Las plazas a las que todos vamos

De niños, la plaza tenía el encanto del juego, el del alboroto esporádico, las rodillas en carne viva por las caídas, los codos igual de arrasados tras hacer trizas el jersey. De chiquillos imberbes, el de ver pasar a la gente, el del primer pitillo –y todos los que le siguieron–, el del primer arrumaco y el primer desengaño. De jóvenes, la poesía de las noches de primavera y verano, cuando el atardecer no era final sino principio.
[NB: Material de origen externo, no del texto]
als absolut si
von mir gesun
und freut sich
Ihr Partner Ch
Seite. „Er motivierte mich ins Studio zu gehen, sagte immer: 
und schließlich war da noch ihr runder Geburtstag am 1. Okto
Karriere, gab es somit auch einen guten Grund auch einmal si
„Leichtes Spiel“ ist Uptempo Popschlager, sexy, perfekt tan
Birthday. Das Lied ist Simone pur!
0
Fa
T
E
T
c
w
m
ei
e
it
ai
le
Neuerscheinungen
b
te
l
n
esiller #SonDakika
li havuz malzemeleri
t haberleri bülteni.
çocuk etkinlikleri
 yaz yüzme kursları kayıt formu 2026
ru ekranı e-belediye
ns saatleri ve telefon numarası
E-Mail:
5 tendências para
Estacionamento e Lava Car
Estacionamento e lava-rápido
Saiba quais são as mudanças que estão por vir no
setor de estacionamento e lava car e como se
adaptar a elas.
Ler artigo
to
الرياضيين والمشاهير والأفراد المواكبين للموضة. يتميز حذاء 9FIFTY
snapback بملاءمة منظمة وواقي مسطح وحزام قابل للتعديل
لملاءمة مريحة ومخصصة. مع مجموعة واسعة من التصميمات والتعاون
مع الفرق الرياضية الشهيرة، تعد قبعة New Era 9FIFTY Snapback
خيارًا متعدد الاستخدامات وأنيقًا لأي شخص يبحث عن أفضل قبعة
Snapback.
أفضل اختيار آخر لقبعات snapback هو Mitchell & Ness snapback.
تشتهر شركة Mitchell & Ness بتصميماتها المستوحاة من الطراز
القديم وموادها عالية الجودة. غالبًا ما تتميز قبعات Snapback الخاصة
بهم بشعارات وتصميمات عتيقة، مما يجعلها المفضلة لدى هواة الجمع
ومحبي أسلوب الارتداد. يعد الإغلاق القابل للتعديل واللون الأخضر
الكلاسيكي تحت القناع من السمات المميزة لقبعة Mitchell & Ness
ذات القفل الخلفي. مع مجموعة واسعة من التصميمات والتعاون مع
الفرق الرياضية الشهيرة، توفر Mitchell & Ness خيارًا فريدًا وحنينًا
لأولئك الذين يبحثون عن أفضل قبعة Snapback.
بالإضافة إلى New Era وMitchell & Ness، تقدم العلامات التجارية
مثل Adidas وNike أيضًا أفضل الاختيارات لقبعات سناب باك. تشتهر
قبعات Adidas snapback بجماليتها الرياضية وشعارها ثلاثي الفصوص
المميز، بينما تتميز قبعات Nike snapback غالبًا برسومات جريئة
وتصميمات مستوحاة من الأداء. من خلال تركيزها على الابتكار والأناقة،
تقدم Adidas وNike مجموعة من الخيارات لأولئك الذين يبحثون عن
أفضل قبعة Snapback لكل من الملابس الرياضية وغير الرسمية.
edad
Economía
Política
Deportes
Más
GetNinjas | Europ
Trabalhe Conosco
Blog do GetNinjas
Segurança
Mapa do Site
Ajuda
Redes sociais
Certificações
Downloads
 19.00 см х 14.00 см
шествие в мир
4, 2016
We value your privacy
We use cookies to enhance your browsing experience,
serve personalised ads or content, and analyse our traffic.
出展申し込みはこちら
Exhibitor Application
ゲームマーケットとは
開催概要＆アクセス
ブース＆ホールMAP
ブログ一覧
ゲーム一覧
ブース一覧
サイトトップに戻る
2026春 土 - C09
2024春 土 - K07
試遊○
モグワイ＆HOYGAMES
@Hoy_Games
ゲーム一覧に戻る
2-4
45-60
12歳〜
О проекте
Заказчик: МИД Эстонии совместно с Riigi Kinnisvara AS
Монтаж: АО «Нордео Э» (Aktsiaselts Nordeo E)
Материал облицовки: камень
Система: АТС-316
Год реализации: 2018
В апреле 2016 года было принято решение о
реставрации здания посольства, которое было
Ahora, de mayores, tienen las plazas ese otro arrullo –por persistente–, repleto de sirenas, gritos y alboroto para el que nunca, tal vez, estuvimos preparados, o al menos ya no recordábamos cuando lo estuvimos por última vez.
Las plazas son las mismas en todo el mundo, sean en Estambul o en Egipto, o aquí, en el terruño cercano, el de Armas o en el Obelisco. Pasan, como en casi todas, coches a su alrededor y tiene las horas repartidas, con suerte, entre el alborozo infantil y el rugir fabril, el de la protesta, el de los campamentos improvisadamente abarrotados. Las plazas, tan delimitadas hace tiempo, dan sin embargo ahora la sensación de que se convierten en ciudades, que es como decir que toda la urbe es una plaza, que es en resumen donde bulle todo lo necesario. No hay delimitación, sobre todo cuando permanecen eternamente inacabadas, pero es ahí, en esos contornos habitualmente redondos, ocasionalmente cuadrados y más de lo habitual irregulares adaptaciones a la fisionomía urbanística, en donde la ebullición alcanza su máximo grado.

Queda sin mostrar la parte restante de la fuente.